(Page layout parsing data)
*** Begin section ***
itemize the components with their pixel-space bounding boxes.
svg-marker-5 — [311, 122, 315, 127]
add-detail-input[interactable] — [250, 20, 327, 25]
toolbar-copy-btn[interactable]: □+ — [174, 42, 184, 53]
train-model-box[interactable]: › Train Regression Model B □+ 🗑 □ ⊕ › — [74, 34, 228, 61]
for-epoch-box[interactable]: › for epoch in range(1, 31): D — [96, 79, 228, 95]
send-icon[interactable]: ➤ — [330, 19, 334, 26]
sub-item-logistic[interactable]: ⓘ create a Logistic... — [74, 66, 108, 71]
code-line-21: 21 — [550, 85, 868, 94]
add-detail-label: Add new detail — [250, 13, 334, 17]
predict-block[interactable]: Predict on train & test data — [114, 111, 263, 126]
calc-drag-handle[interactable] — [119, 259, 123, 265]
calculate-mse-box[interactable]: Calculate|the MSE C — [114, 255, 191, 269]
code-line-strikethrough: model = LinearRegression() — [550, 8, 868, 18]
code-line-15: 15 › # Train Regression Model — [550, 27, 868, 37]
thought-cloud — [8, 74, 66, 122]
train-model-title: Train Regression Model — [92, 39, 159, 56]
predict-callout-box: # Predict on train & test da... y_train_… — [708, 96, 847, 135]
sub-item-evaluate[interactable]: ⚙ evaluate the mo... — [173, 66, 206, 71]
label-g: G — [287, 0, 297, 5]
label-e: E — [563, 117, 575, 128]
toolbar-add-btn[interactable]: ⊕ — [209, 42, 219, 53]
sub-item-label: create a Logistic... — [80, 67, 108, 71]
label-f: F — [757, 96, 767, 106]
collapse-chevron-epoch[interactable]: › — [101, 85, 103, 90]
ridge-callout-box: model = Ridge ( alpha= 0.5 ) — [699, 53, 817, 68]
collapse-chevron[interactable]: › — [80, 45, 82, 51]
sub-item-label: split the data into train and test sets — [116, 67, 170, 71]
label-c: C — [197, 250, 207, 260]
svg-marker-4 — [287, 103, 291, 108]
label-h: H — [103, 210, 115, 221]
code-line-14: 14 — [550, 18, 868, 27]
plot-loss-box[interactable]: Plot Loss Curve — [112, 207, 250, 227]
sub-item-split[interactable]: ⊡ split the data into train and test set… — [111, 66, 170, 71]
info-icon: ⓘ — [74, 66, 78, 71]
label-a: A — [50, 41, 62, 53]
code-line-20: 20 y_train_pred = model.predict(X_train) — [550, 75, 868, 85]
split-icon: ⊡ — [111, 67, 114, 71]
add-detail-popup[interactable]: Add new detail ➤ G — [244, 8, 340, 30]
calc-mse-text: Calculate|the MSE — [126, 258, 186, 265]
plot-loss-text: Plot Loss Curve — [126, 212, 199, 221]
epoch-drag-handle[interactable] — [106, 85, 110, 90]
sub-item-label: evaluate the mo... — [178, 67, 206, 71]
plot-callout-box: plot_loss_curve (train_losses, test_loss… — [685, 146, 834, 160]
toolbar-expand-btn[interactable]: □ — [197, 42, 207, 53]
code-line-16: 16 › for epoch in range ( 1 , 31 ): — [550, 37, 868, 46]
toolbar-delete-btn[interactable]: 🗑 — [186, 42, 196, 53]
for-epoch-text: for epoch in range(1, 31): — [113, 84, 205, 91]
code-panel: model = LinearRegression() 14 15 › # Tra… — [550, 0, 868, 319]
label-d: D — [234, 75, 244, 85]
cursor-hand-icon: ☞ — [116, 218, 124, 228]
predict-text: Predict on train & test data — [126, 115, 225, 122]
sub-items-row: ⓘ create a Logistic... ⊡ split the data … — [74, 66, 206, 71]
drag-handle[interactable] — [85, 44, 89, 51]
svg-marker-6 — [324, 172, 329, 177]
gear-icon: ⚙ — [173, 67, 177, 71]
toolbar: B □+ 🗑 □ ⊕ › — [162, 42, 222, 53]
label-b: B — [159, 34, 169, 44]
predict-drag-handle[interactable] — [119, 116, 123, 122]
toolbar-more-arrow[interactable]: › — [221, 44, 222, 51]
*** End section ***
_Aim of the exercise_
Check each line above for "marker" and return the ones that have it.

_Written solution_
svg-marker-5 — [311, 122, 315, 127]
svg-marker-4 — [287, 103, 291, 108]
svg-marker-6 — [324, 172, 329, 177]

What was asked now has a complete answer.